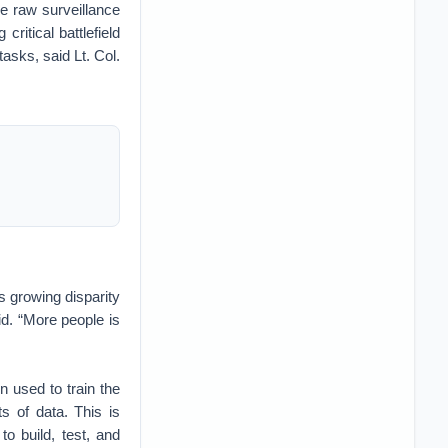
ne raw surveillance
critical battlefield
asks, said Lt. Col.
s growing disparity
d. “More people is
n used to train the
s of data. This is
o build, test, and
++++++++
#### PROMPT
Without carrying over any picture, write out the entries above once more, exactly.

#### EXERCISE ANSWER
ne raw surveillance
critical battlefield
asks, said Lt. Col.
s growing disparity
d. “More people is
n used to train the
s of data. This is
o build, test, and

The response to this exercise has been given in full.